The most popular perception of what happens around this time of the year is probably the “New Year’s rally,” which is the tendency for the stock market to start January with an up move—exactly what it did last year, when eight of the first nine trading days of 2018 were up. That type of price action may have been more typical a generation or more ago, but for the past 30 years, at least, it looks more like the exception than the rule.

The following chart shows the S&P 500’s (SPX) returns for the final five trading days of one year and the first five of the next, since 1988-1989. The top half of the chart shows each day’s median gain or loss, and the bottom shows the percentage of times each day closed higher:

S&P 500 (SPX) median returns, 1988–1989 to 2017–2018

Source: Power E*TRADE


The most notable one-day pattern has probably been the tendency for the last day of December to close lower: It’s been a down day 20 out of the past 30 years (including last year), with a -0.42% median return—weakness that is often attributed to traders wanting to liquidate certain open positions by the end of the year to simplify their taxes.
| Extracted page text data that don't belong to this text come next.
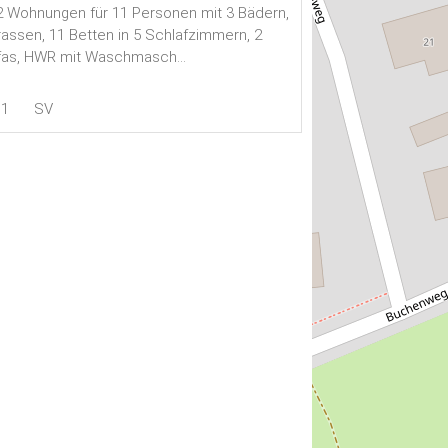
2 Wohnungen für 11 Personen mit 3 Bädern,
rassen, 11 Betten in 5 Schlafzimmern, 2
fas, HWR mit Waschmasch...
11
SV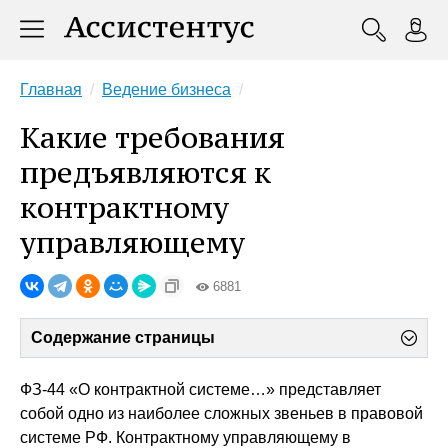
Главная
Ведение бизнеса
Какие требования
предъявляются к
контрактному
управляющему
6881
Содержание страницы
ФЗ-44 «О контрактной системе…» представляет
собой одно из наиболее сложных звеньев в правовой
системе РФ. Контрактному управляющему в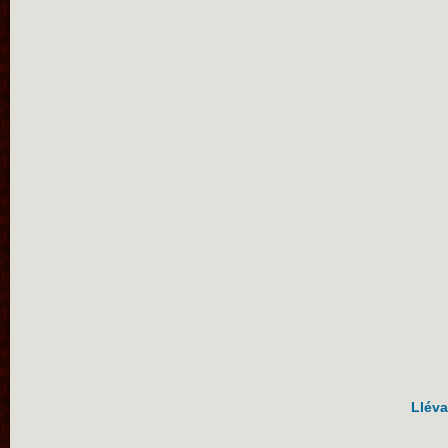
Lléva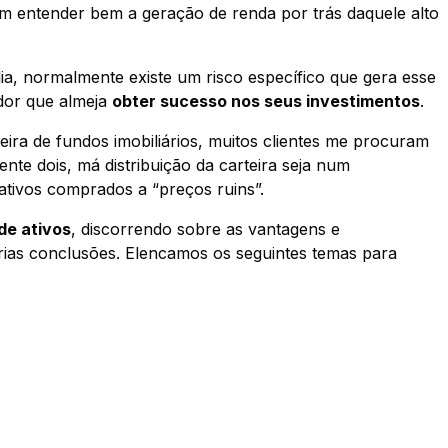
m entender bem a geração de renda por trás daquele alto
a, normalmente existe um risco específico que gera esse
idor que almeja
obter sucesso nos seus investimentos
.
ira de fundos imobiliários, muitos clientes me procuram
ente dois, má distribuição da carteira seja num
ativos comprados a “preços ruins”.
de ativos
, discorrendo sobre as vantagens e
rias conclusões. Elencamos os seguintes temas para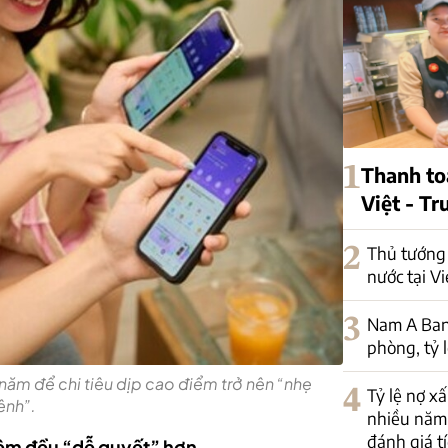
1
Thanh to
Việt - T
2
Thủ tướng 
nước tại V
3
Nam A Ban
phòng, tỷ 
năm để chi tiêu dịp cao điểm trở nên “nhẹ
4
Tỷ lệ nợ x
ênh”.
nhiều năm
đánh giá tí
hiệm đều “dễ quyết” hơn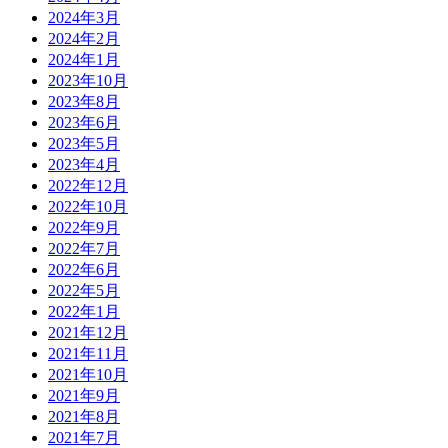
2024年3月
2024年2月
2024年1月
2023年10月
2023年8月
2023年6月
2023年5月
2023年4月
2022年12月
2022年10月
2022年9月
2022年7月
2022年6月
2022年5月
2022年1月
2021年12月
2021年11月
2021年10月
2021年9月
2021年8月
2021年7月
Also, the fourth day before New Year’s Day (Wednesday, December 26 this year) closed up in 21 of 26 years (70% of the time).

The bigger lesson is that the first five days of the new year haven’t exactly been gangbusters. Only one of them—day 2, the most bullish—closed higher more than 50% of the time. Days 1, 3, and 4 actually had negative median returns, and none of these three days closed up more than half of the time.

So pay attention to the issues that are driving the market as 2018 transitions into 2019. The market doesn’t just automatically rally—or sell off—just because the calendar hits a certain date.

Today’s numbers (all times ET): Quadruple Witching expiration, Durable Goods Orders (8:30 a.m.), GDP (8:30 a.m.), Corporate Profits (8:30 a.m.), Personal Income and Outlays (10 a.m.), Consumer Sentiment (10 a.m.).